Admitting what we have done is only half of the equation; the other half is our willingness to take appropriate action. Step Five supplies us with the vehicle to direct that action. In this Step, we bring to completion the process we started in Step Four. We express our unconditional Love through the action of making amends. In this sense, Step Five opens our Hearts to see the Reality of a world that is not burdened by the pain of separation, a world that knows Unity, Freedom, and Bliss.

The Fifth Step brings all our relationships, past and future, into the present moment. It creates the space for every aspect of our lives to exist in harmony and balance, free of any encumbrances that may have weighed us down at some other time. Step Five frees us to move forward without baggage from the past. After we have taken Step Five, we find it easier to relax and be in the moment.

Benestrophe is being here now!

Topics of Discussion
STEP FIVE

Choosing to release guilt, we tell the truth to a trusted person about everything we have done that is inconsistent with Love.

Share about how you felt after taking Step Five.

We are only as sick as our secrets. Share about the impact that dumping your garbage has had on your aliveness.

Talk about the benefits of sharing.

What surprised you the most about your experience with Step Five?

What did Step Five teach you about listening?
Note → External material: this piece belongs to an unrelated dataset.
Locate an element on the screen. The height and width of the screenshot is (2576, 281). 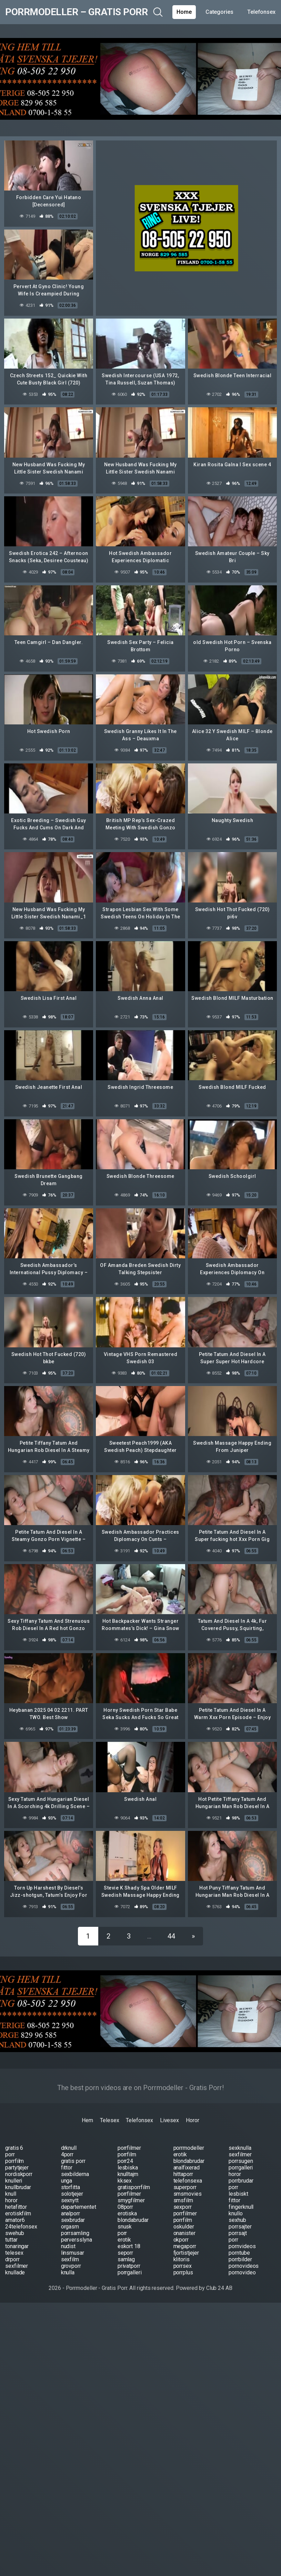
hittaporr is located at coordinates (183, 2174).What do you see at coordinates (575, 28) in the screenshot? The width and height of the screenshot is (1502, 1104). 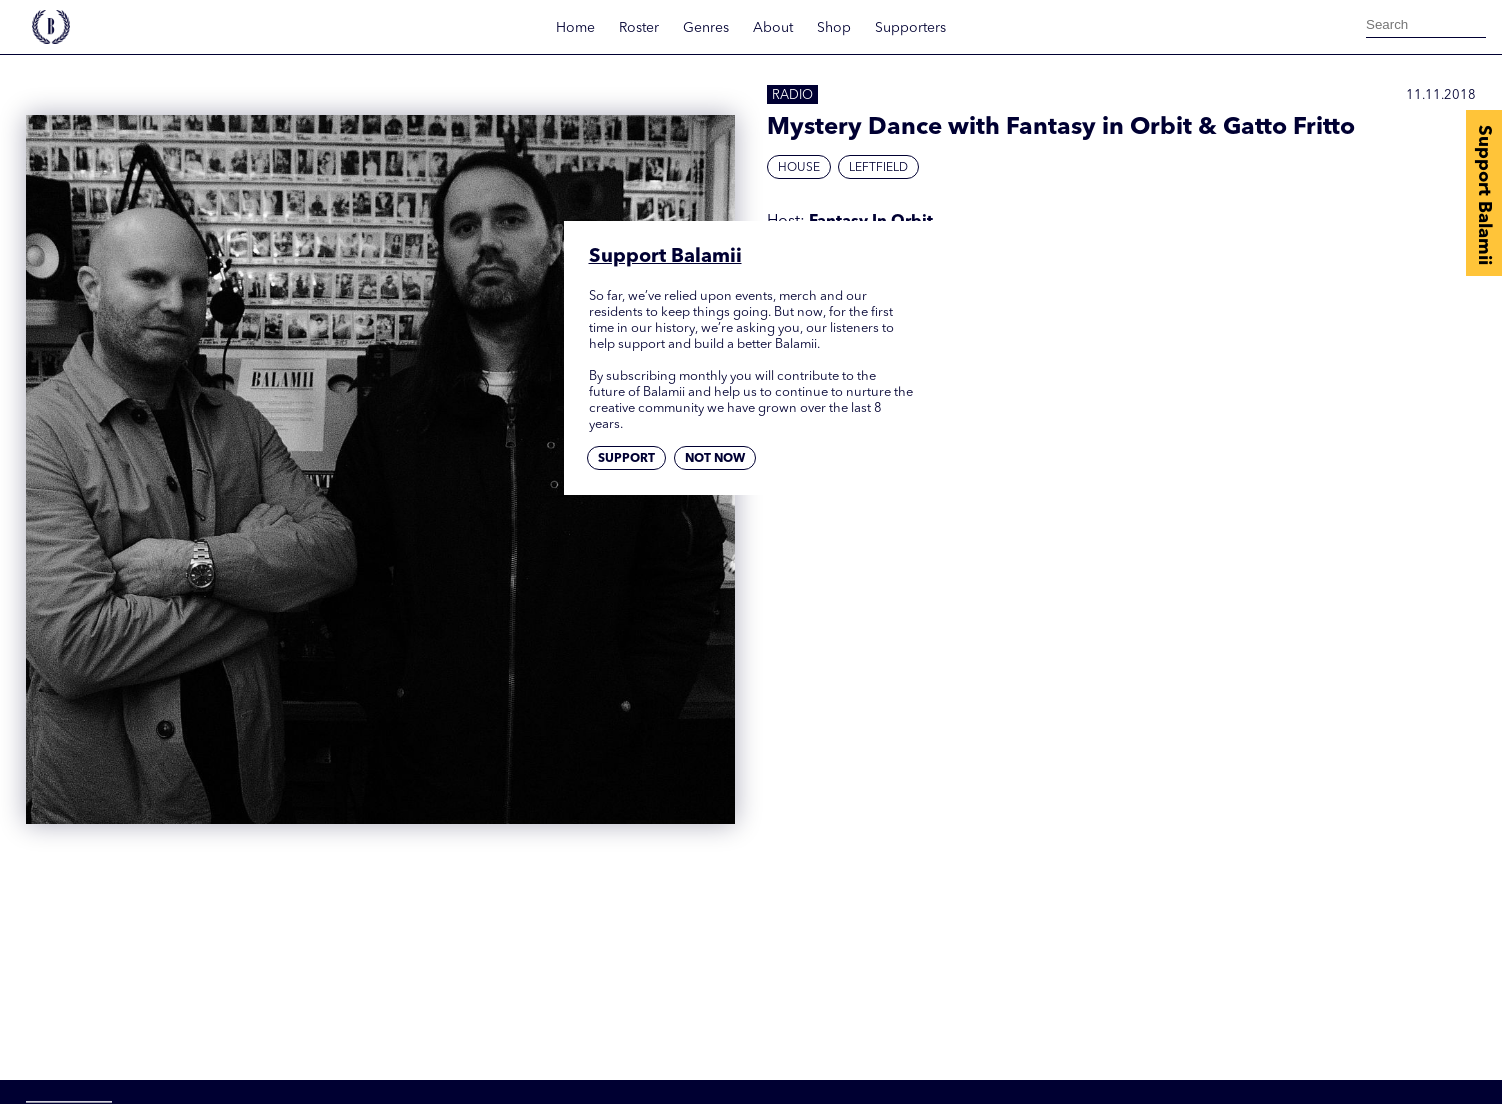 I see `Home` at bounding box center [575, 28].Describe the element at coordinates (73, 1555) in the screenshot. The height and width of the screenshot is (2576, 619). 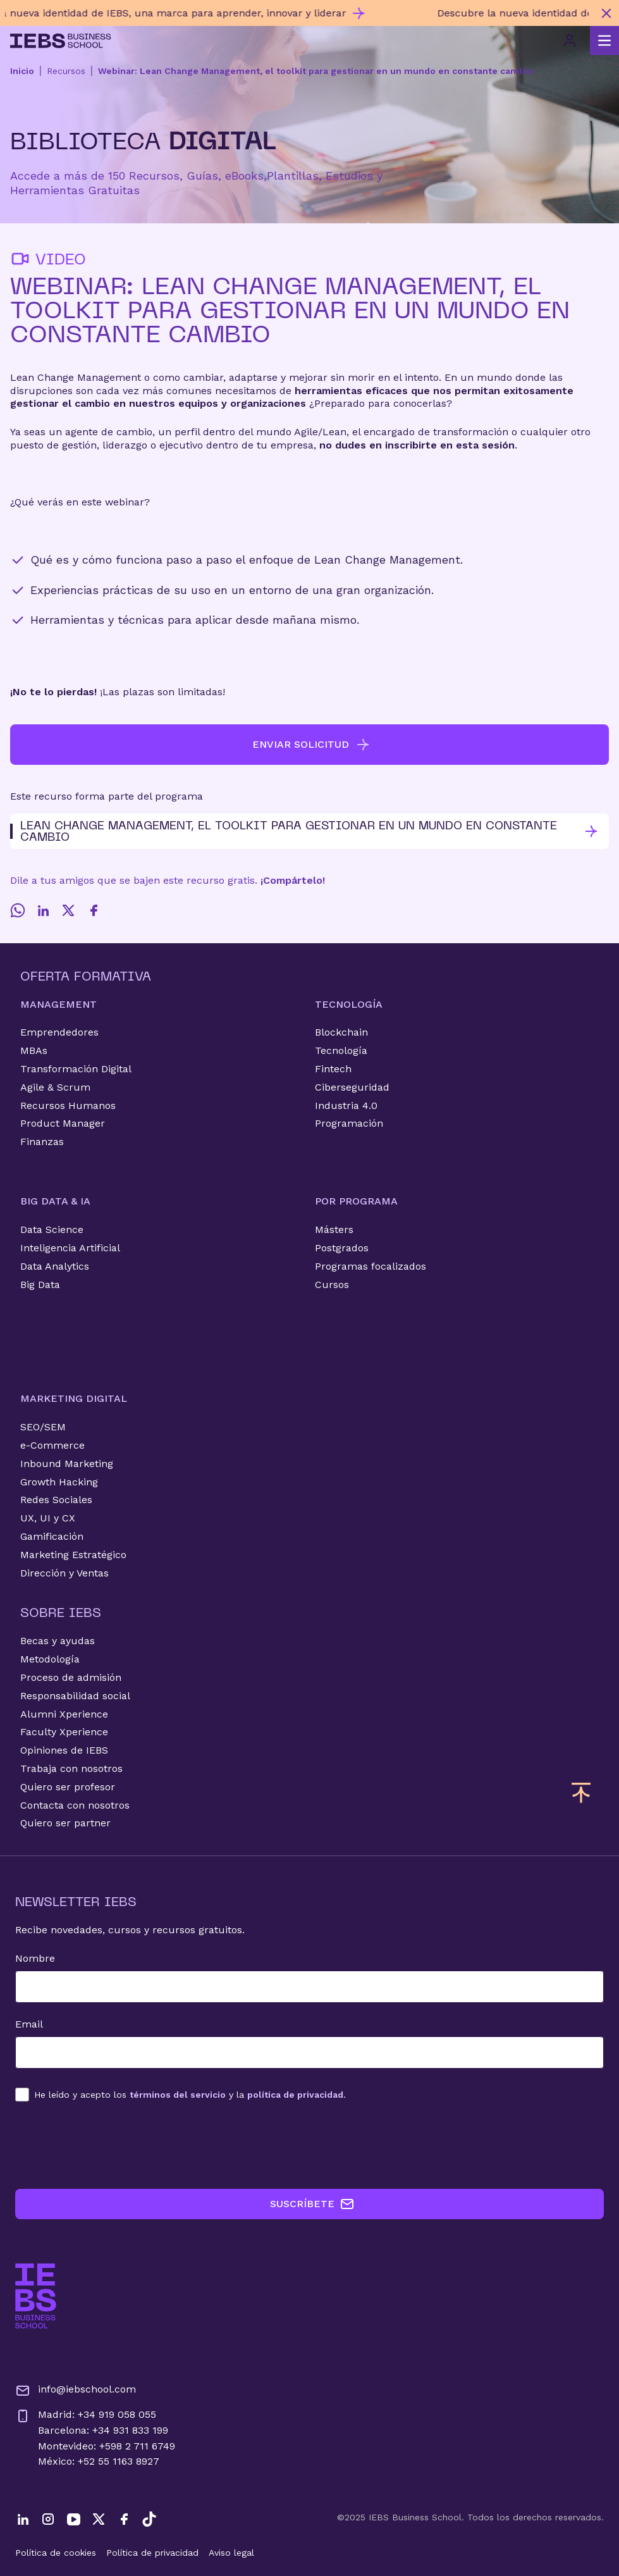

Share about an experience that taught you the value of confidentiality.

What aspect of revealing your secrets have you found to be pleasurable?

What was the most supportive thing your partner did to support you in taking Step Five?

Talk about the importance of paying attention to your intuition when listening to others.

What would you like to share with those who have not yet taken this Step?

Describe a time in your life when you revealed something to someone and the results of doing so were other than what you expected.

Share about a situation you’ve experienced where it was better for you to keep quiet.

Share about how taking the Fifth Step has changed your life.